The following table shows which properties of Primavera Portfolio Management users are being synchronized with which LDAP properties:
PPM group property | LDAP user property |
|---|---|
Login* | sAMAccountName |
Whether the user is a user or a contact | ObjectType.Contact |
First Name | givenName |
Last Name | sn |
Title | title |
Department | department |
Company | company |
Telephone number | telephoneNumber |
Fax number | facsimileTelephoneNumber |
Address | concatenated from LDAP properties "streetAddress", "postOfficeBox", "I", "st", "postalCode", and "co" |
Email address |
Note: a PPM user and a LDAP user are considered the same user (and will be synchronized) if the PPM user's login name matches the LDAP user's SAMAccountName property.
An existing PPM user that is not present under the LDAP container which is being synchronized with, or which is present but disabled in LDAP, will be disabled, unless listed as a user that should be ignored during LDAP synchronization.

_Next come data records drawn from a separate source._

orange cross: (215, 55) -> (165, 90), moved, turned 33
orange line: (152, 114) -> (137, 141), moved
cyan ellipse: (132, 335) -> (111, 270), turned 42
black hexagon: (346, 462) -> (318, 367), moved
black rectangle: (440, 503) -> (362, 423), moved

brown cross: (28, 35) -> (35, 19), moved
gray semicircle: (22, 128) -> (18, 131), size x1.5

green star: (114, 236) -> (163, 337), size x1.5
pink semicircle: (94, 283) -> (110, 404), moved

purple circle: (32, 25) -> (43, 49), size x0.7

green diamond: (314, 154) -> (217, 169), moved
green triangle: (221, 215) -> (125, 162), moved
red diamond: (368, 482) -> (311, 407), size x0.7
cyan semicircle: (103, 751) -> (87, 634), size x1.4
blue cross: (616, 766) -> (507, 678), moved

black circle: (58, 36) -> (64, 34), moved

An existing PPM user that is present under the LDAP container which is being synchronized with and is enabled in LDAP, will be enabled.

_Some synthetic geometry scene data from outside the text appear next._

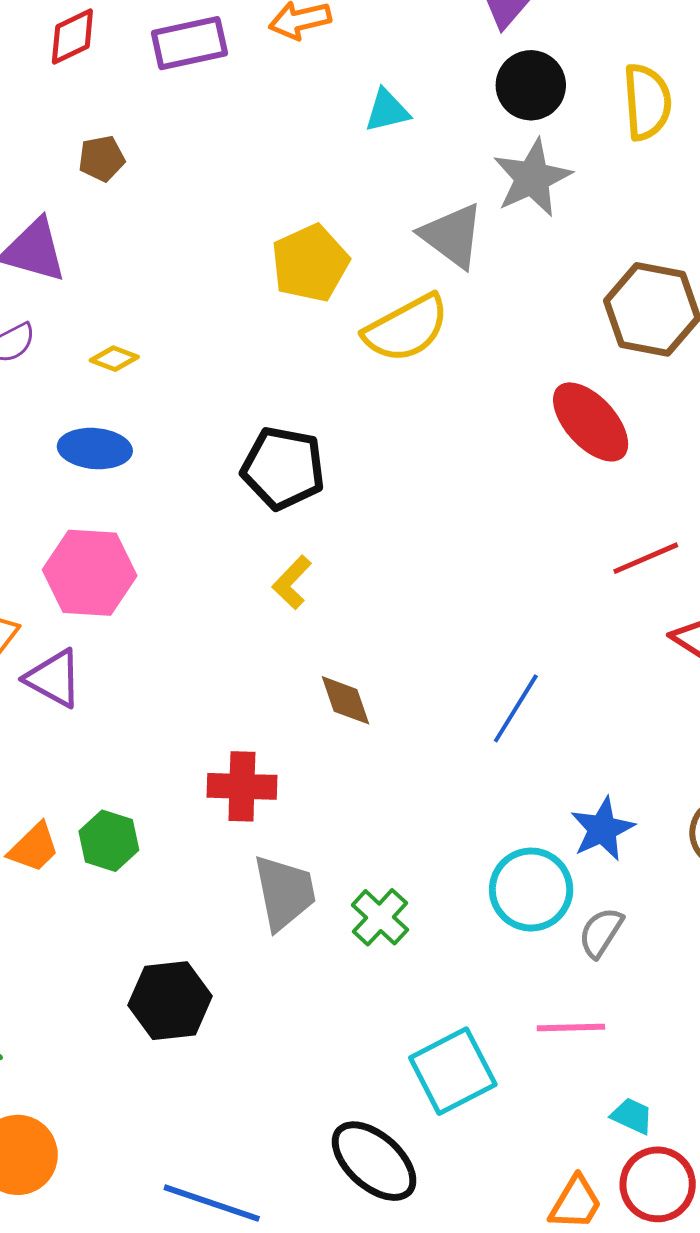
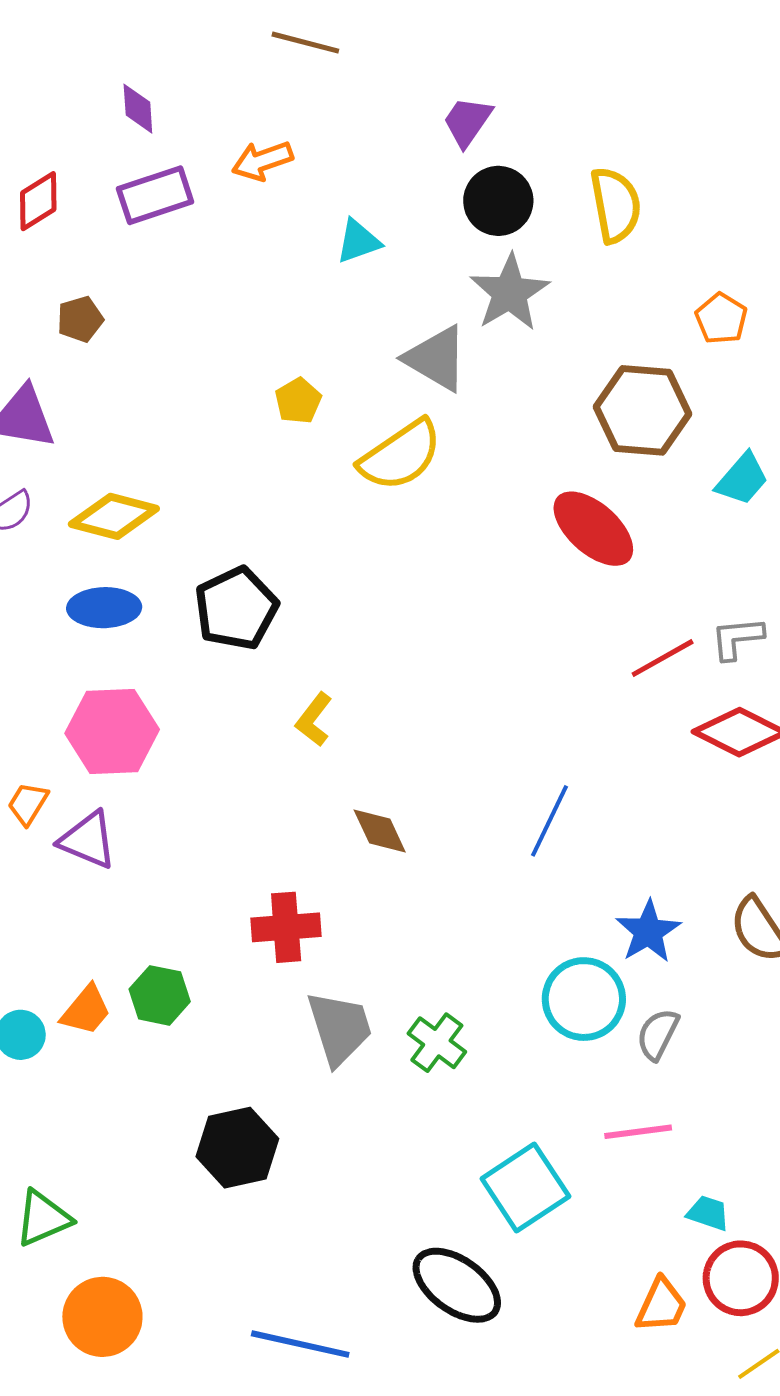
yellow pentagon: (310, 263) -> (298, 401), size x0.6
yellow diamond: (114, 359) -> (114, 516), size x1.8
black pentagon: (283, 468) -> (236, 608), moved, turned -30

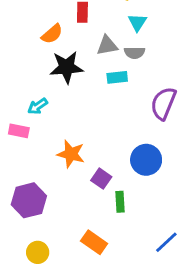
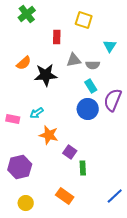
cyan triangle: (137, 22) -> (110, 46), moved
orange semicircle: (52, 34) -> (24, 63), moved
cyan rectangle: (117, 77) -> (91, 86), moved, turned 64
cyan arrow: (38, 106) -> (37, 113), moved
blue circle: (146, 160) -> (88, 109), moved

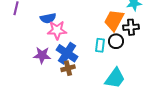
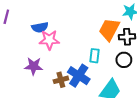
black circle: (116, 41) -> (124, 60), moved
blue cross: (67, 53) -> (79, 76), moved

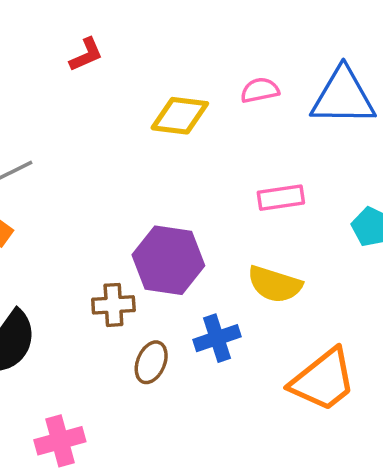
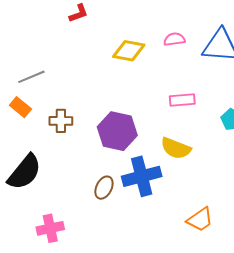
brown cross: (113, 305) -> (61, 121), moved
blue cross: (217, 338) -> (142, 176), size x1.5
orange trapezoid: (323, 380) -> (200, 220), moved, size x0.7

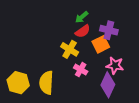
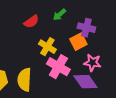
red semicircle: (83, 31) -> (31, 22), moved
pink cross: (81, 70) -> (58, 67), size x1.6
purple diamond: (108, 85) -> (85, 82), turned -60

Users that exist and are enabled in LDAP but do not exist in PPM will be created in PPM, up to the licensed number of named users.

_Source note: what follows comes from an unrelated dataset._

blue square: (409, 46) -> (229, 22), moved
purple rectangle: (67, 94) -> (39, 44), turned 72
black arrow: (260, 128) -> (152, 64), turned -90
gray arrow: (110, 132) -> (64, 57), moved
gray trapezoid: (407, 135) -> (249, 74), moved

The following table shows which properties of PPM groups are being synchronized with which LDAP properties:
PPM group property | LDAP group property |
|---|---|
Name* | name |
Description | description |
*Note: a PPM group and a LDAP group are considered the same group (and will be synchronized) if the PPM group's name matches the LDAP group's name property.
An existing PPM group that is not present under the LDAP container which is being synchronized with, will be deleted in PPM, unless listed as a group that should be ignored during LDAP synchronization.
Groups that exist in LDAP but do not exist in Primavera Portfolio Management will be created in PPM. All members of the group in LDAP will be made members of the group in PPM. Members of the group in PPM that are not members of the group in LDAP will be removed from the group in PPM.
Groups in LDAP which have the property isCriticalSystemObject set to TRUE will not be synchronized with PPM. This includes most built-in groups such as Domain Admins, Domain Users, etc.